Confidential, Buffalo, NY

Network Engineer

Responsibilities:

• Performed Layer I, II and III troubleshooting, while maintaining trouble ticket tracking, following internal/external escalation procedures and customer notifications.
• Implement secured Firewalls for IDC network with Multiple DMZ and 3rd party zones.
• Worked On Unix, Linux, Windows Platforms and also involved in capacity planning of Network Maintenance.
• Knowledge in redundancy on Cisco 2600, 2800 and 3600 router with HSRP.
• Managed network IP access via Dynamic Host Configuration Protocol (DHCP)
• Providing technical support on hardware and software related issues to remote production sites.

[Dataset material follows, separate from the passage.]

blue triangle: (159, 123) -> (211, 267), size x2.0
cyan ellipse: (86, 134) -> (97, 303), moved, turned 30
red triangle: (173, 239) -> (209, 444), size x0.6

• Monitoring performance of network and servers to identify potential problems.
• Resolve Macbook Pro/Air VPN issues, Wi-Fi, printer, MS Office 2011 .

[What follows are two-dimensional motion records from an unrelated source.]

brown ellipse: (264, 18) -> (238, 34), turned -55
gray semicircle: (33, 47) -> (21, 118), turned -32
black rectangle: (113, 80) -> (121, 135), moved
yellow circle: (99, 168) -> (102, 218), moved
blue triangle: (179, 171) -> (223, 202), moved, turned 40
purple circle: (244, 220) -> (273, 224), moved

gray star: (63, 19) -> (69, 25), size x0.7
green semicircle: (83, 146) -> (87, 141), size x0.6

• Managed in AAA using Tacacs + and ACS server.
• Successfully completed office expansion project involving racking 6500 Cisco chassis, cyclides, IP camera, configure UPS with IP address .
• Set up Cisco Catalyst 3750 layer 3 Switch .
• Work with Help Desk for circuit troubleshooting to give Support to the Tech persons at the site.
• Support development team for the access to corporate network and outside world. Provide access to specific IP, Port filter and port access.
• Other responsibilities included documentation and support other teams.